Agosto 2008: per il centenario della nascita di Giovannino Guareschi al Meeting di Rimini viene allestita una mostra in suo onore. A me viene chiesto, insieme a Paolo Gulisano e Enrico Beruschi (si proprio lui, il comico barbuto!), di preparare un’oretta di incontro-spettacolo che introducesse la mostra e il personaggio Guareschi, attraverso letture, canzoni, musica e racconto.

A Rimini benone, grazie ai due grandi guareschiani, Gulisano e Beruschi; io ho scoperto ancora di più la grandezza di un autore che già amavo, che aveva avuto a che fare anche con la musica (scrivendo addirittura delle canzoni in Lager), che aveva dei gusti musicali.

Grazie all’allestimento di questo breve spettacolo ho la fortuna di conoscere anche i figli di Giovannino, Alberto e Carlotta, memoria storica e custodia vivente dell’opera e della vita di loro padre (nostro padre, lo chiamano continuamente parlando di lui, ed è bellissimo).

Nasce subito dopo l’idea di rendere lo spettacolo un’occasione per tutti quelli che a Rimini non c’erano. Ne parlo con Carlo Pastori, amico, fratello e collaboratore da sempre, e da quel momento lo spettacolo NON MORIAMO NEANCHE SE CI AMMAZZANO viene replicato sul territorio nazionale una trentina di volte in forme diverse: io e Carlo, io e Paolo, io Paolo e Carlo, tutti insieme con Enrico Beruschi, quando il contesto e il budget lo permettono. Per la verità una volta anche Carlo da solo, in Puglia, con me bloccato a Linate dal ghiaccio senza essere in grado di raggiungerlo.

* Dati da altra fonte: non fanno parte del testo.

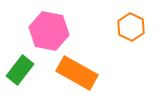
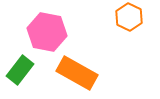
orange hexagon: moved 2 px left, 10 px up
pink hexagon: moved 2 px left, 1 px down
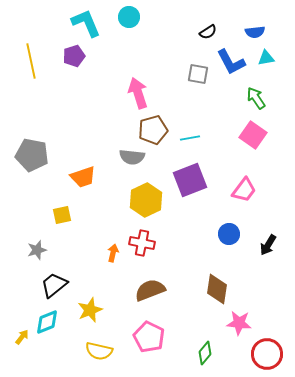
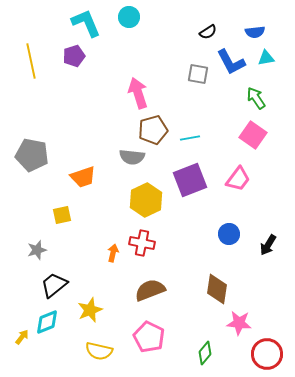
pink trapezoid: moved 6 px left, 11 px up
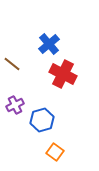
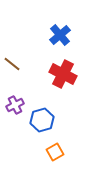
blue cross: moved 11 px right, 9 px up
orange square: rotated 24 degrees clockwise
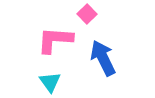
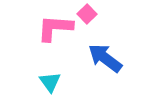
pink L-shape: moved 12 px up
blue arrow: moved 2 px right; rotated 27 degrees counterclockwise
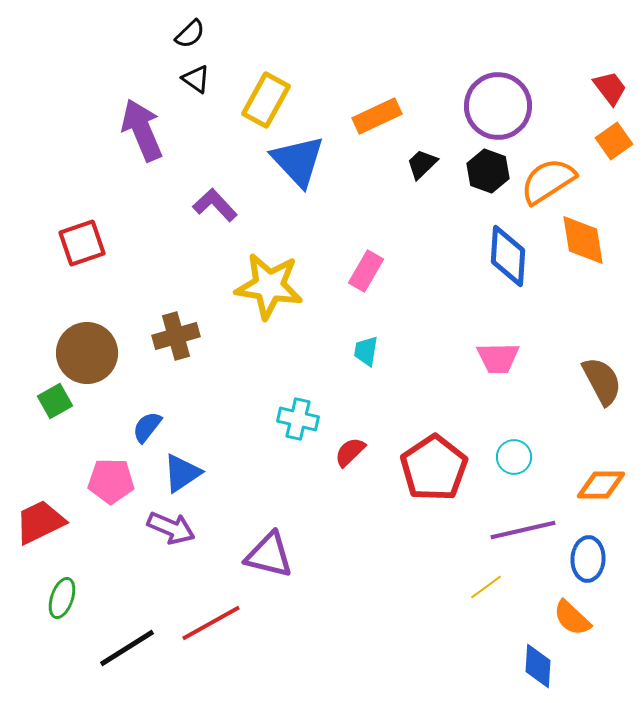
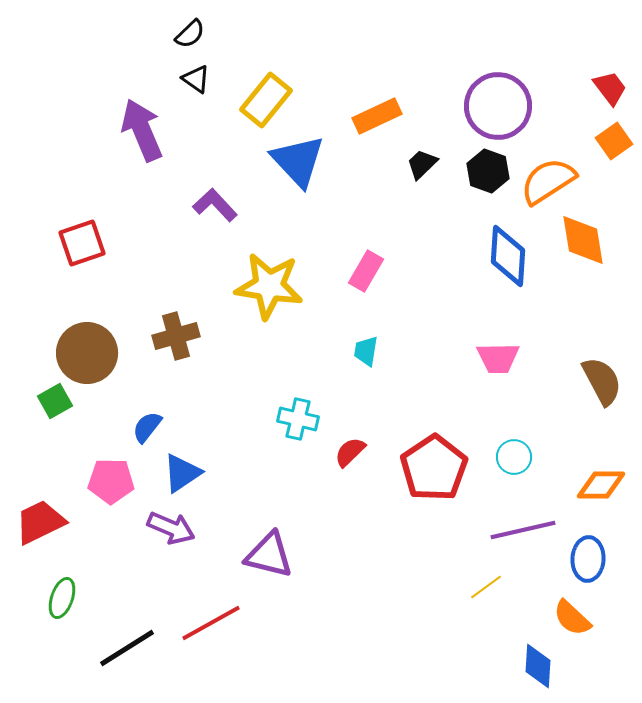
yellow rectangle at (266, 100): rotated 10 degrees clockwise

È facendo lo spettacolo, leggendo e rileggendo che ci accorgiamo che l’opera di Giovannino è un patrimonio sterminato e affascinante, la sua vita un esempio fulgido di fede e integrità morale. Così mi balena l’idea di buttare giù qualche idea per un libretto che sostenga una semplice ma per me inossidabile tesi: l’umorismo -il vero umorismo, quello che attacca il gesto, il costume, il malaffare, ma lascia intatta la persona – è possibile solo ad un cristiano. Esempi illustri nella storia lo testimoniano, e nelle opere di Giovannino questo è espresso con estrema chiarezza.

Ne nasce questa breve antologia commentata che – ci tengo a dirlo – ho voluto scrivere comunque, senza avere un editorealle spalle, per fissare una serie di passi dell’opera guareschiana e una serie di miei commenti che mi sembrano centrati ed attinenti. Poi, dopo alcuni tentativi, la cosa è interessata a Marietti Editore, che ha accettato di pubblicarlo.

Il libro è quindi in uscita, in questa fredda settimana di febbraio, fra Cirillo e Metodio, San Valentino e Sanremo, e spero possa riscaldare il cuore di molti. Per merito soprattutto di Giovannino, presente, attuale e commovente come tutti i grandi senza tempo.